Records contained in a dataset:
——————————

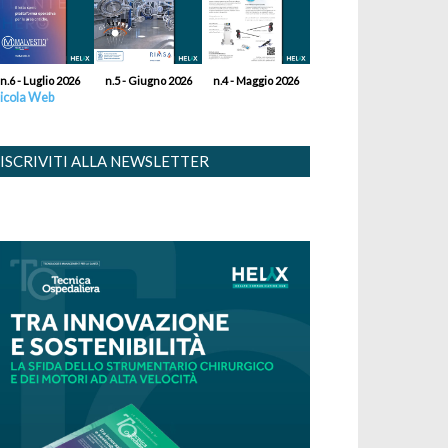
n.6 - Luglio 2026
n.5 - Giugno 2026
n.4 - Maggio 2026
icola Web
ISCRIVITI ALLA NEWSLETTER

——————————

* [WORK TO BE COMPLETED]: What goes in the answer is the run of lines from the one holding "n.5 - Giugno 2026" to the end of the entries, reproduced exactly and with nothing else.

* [PROBLEM SOLUTION]:
n.5 - Giugno 2026
n.4 - Maggio 2026
icola Web
ISCRIVITI ALLA NEWSLETTER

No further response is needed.